Jerzy Jędykiewicz, baron SLD na Pomorzu, zawiesił członkostwo w partii. Gdańska prokuratura postawiła mu zarzut przywłaszczenia 30 mln zł. To polityczna śmierć - przyznaje Jędykiewicz. Szefem SLD na Pomorzu będzie dotychczasowy zastępca - Andrzej Różański.
O zarzutach postawionych przez prokuraturę Jędykiewicz nie chciał wypowiadać się pod szyldem SLD.
W czasie konferencji prasowej przeszedł na drugą stronę stołu i stamtąd ostro zaatakował dziennikarzy: Brakuje mi słów, żeby wyrazić swoje oburzenie takiej nierzetelności dziennikarskiej.

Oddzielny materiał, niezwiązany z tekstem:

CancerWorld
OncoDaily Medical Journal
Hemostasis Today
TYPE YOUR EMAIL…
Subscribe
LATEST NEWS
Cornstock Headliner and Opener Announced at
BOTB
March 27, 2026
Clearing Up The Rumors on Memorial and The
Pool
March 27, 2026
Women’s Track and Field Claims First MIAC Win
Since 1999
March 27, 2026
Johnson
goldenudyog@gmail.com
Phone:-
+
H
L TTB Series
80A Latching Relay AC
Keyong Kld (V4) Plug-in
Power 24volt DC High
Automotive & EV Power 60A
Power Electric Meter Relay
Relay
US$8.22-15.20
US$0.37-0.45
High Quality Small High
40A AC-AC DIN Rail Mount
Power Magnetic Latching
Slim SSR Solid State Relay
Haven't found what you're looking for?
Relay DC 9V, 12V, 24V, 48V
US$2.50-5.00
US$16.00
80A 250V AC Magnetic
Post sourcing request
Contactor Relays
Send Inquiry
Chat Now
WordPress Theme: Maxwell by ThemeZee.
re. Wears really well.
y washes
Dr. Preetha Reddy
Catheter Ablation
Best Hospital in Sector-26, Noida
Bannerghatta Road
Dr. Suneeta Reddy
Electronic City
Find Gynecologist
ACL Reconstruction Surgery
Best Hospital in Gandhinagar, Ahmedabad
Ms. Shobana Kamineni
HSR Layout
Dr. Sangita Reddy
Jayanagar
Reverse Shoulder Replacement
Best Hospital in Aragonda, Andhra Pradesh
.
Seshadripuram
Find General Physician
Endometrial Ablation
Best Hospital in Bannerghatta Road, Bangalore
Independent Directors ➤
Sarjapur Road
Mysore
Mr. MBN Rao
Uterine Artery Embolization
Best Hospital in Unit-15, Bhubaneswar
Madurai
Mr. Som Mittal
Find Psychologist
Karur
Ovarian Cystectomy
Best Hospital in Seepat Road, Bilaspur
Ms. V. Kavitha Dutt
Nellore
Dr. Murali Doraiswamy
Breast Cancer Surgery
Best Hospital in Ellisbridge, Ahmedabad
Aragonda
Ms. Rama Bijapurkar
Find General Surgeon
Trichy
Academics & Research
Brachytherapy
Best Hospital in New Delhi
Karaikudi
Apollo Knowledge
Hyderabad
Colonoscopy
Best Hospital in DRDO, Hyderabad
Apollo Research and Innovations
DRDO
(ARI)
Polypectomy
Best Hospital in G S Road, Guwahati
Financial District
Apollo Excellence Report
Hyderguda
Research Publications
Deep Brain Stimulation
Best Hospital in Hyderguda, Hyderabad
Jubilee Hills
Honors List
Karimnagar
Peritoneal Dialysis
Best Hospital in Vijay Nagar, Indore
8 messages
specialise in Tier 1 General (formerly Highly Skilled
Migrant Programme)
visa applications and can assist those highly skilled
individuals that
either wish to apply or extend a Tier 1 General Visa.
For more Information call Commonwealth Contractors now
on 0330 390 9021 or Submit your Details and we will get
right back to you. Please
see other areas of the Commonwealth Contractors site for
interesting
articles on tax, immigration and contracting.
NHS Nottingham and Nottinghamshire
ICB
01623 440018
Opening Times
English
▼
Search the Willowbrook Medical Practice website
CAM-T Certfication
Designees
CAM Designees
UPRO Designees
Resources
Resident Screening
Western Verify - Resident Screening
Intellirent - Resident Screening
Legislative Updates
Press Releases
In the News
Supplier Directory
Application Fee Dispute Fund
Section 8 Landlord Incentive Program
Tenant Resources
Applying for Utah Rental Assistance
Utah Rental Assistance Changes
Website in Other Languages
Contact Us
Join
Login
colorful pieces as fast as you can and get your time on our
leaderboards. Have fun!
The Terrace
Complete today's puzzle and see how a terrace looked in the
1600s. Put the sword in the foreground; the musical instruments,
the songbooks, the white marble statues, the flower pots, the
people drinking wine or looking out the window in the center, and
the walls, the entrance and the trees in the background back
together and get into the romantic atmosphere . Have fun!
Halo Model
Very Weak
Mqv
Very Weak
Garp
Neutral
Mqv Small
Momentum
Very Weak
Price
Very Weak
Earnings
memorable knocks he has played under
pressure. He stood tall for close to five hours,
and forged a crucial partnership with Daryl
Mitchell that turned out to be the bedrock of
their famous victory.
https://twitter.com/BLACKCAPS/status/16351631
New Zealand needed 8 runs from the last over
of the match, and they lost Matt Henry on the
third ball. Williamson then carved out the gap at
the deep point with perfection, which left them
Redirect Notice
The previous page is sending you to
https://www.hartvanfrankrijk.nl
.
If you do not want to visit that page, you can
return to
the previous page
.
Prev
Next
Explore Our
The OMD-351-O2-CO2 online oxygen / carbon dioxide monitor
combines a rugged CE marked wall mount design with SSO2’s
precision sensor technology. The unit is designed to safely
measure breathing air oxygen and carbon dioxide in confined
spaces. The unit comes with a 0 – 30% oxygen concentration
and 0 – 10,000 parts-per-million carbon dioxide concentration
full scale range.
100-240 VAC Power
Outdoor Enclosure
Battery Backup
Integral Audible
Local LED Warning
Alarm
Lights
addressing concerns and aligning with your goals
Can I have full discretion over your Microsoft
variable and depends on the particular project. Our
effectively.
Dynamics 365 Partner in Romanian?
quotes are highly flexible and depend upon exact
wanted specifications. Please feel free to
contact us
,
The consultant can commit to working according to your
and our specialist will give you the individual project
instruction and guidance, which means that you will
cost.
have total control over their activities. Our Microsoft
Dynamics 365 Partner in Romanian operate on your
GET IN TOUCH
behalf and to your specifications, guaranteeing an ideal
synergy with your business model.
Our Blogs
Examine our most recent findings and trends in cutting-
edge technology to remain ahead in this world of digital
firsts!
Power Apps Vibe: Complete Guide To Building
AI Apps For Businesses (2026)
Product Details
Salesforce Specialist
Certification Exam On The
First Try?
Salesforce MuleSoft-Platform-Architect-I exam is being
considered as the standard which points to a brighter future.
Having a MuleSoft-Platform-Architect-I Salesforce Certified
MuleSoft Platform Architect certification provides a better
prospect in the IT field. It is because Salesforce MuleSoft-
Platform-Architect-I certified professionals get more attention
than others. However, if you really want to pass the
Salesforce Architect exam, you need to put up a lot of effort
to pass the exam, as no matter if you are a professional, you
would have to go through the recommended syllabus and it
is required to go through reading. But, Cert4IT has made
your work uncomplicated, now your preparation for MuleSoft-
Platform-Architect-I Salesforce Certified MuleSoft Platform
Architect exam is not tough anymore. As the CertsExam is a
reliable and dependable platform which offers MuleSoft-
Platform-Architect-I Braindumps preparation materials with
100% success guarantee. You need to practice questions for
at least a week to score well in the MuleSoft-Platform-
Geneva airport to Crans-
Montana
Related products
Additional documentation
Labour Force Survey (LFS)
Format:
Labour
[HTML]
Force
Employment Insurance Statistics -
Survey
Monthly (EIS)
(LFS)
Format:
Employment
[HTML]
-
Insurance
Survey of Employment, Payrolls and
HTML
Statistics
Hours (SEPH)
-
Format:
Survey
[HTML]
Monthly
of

To jest zwykłe dziennikarskie chamstwo.
Co więcej – jego zdaniem – to dziennikarze mieli inspirować działania prokuratury i Agencji Bezpieczeństwa Wewnętrznego. Jest skandalem, że dziennikarze piszą pierwsi o tym, jak ma postępować ABW, jak ma postępować prokuratura - dodaje.
Jestem niewinny, wszystko się wyjaśni, a ze Stellą Maris nie miałem nic wspólnego – zapewniał Jędykiewicz. Zasugerował jeszcze, że w sprawie tej afery głos powinien zabrać metropolita gdański Tadeusz Gocłowski.